Task instructions: Repeat the data exactly, leaving out any image.

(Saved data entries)
·····
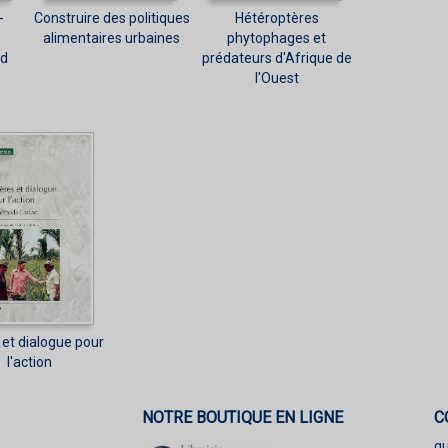
-
Construire des politiques
Hétéroptères
alimentaires urbaines
phytophages et
ud
prédateurs d'Afrique de
l'Ouest
s et dialogue pour
l'action
NOTRE BOUTIQUE EN LIGNE
C
q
·····
Response to this exercise:
-
Construire des politiques
Hétéroptères
alimentaires urbaines
phytophages et
ud
prédateurs d'Afrique de
l'Ouest
s et dialogue pour
l'action
NOTRE BOUTIQUE EN LIGNE
C
q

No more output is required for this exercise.